A primeira vez que o pai de Kuehn, Eberhard, descobriu a verdade sobre seus próprios pais nazistas foi no dia em que o FBI bateu à porta e o prendeu – na noite de 7 de dezembro, quando ele tinha 15 anos.
Mais tarde, Eberhard e o irmão mais novo, Hans, teriam que testemunhar contra o pai no tribunal.
Horrorizada com o passado chocante de sua família, o instinto de Kuehn foi adotar o modo padrão da família: cone de silêncio.
“Eu não contei a ninguém – fiquei envergonhada e queria manter isso em segredo”, disse ela ao Post de sua casa em Maryland.
Levaria tempo para aceitar seu próprio DNA nazista.
“Eu avançava e pensava: ‘OK, isso já passou. Estou bem. Entendo que não sou meus avós'”, disse ela.
“E então você descobre algum outro boato, alguma outra informação que era mais horrível do que a anterior, e eu poderia me ver escorregando para trás.”
A enormidade de tudo isso, como se deparar com uma foto de seu tio Leopold, o meio-irmão mais velho de seu pai, posando em seu uniforme nazista com uma braçadeira com uma suástica no dia do casamento, a impressionou.
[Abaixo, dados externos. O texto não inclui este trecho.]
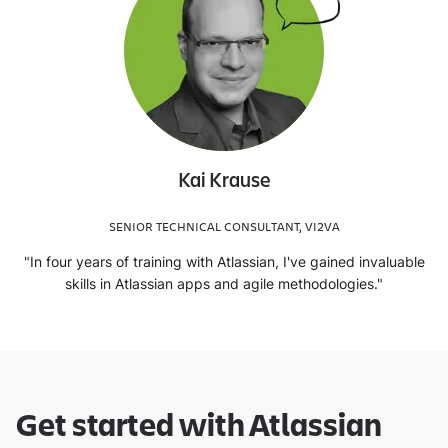
Kai Krause
SENIOR TECHNICAL CONSULTANT, VI2VA
"In four years of training with Atlassian, I've gained invaluable
skills in Atlassian apps and agile methodologies."
Get started with Atlassian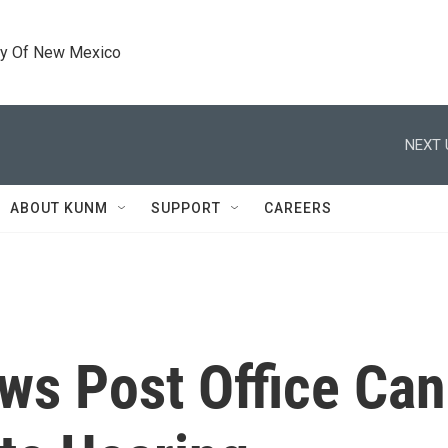
ty Of New Mexico
NEXT 
ABOUT KUNM
SUPPORT
CAREERS
ws Post Office Can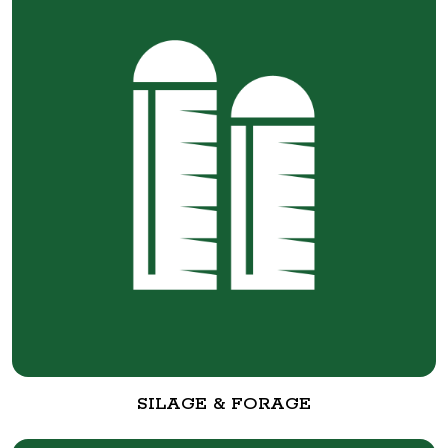
SILAGE & FORAGE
“Ele está olhando para sua esposa, e ele é tão jovem, e ela está tão feliz por estar ao lado dele”, Kuehn lembrou com desgosto. “Eu realmente não conseguia enfrentar algumas das coisas que estava aprendendo.”
O fedor da associação foi suficiente para fazê-la lavar as mãos de todo o projeto de pesquisa durante uma década.
Mas à medida que mais histórias sensacionais – algumas das quais exigiam liberdades criativas selvagens, como acusar o pequeno Hans de ser um agente ativo – surgiam sobre sua família, Kuehn “entrou no modo jornalístico”.
Kuehn descreveu como enfrentar uma situação de impotência e se fortalecer.
“Eu não poderia deixar outra pessoa contar a história da minha família”, disse ela. “Eu não poderia mudar o passado e a minha história, mas poderia descobrir a verdade e criar este livro, um pedaço de história que não é contado há anos.”
Hoje, Kuehn está em paz com sua família e seu lugar nela, ficando mais confortável ao falar sobre seu ponto negro na história.
“Definitivamente comecei a me curar”, disse ela, observando que se dirige às comunidades judaicas que incluem descendentes de sobreviventes do Holocausto.
“Você não é um reflexo do seu avô – você não carrega os pecados dele”, o público a tranquiliza. “Isso tem sido curativo para mim.”
As lições mais aprendidas são que as famílias têm segredos, “e às vezes temos medo de partilhá-los”, disse ela, salientando o valor do arbítrio pessoal. “Você não é o legado de sua linhagem.”
Sua maior mensagem é que ninguém deveria carregar o fardo dos pecados de seus parentes.
“Espero que as pessoas saiam dizendo: ‘Seja qual for esse segredo, posso ser diferente. Não preciso carregar isso'”, declarou ela.
“Qualquer um pode ser uma pessoa diferente e deixar uma marca diferente neste mundo.”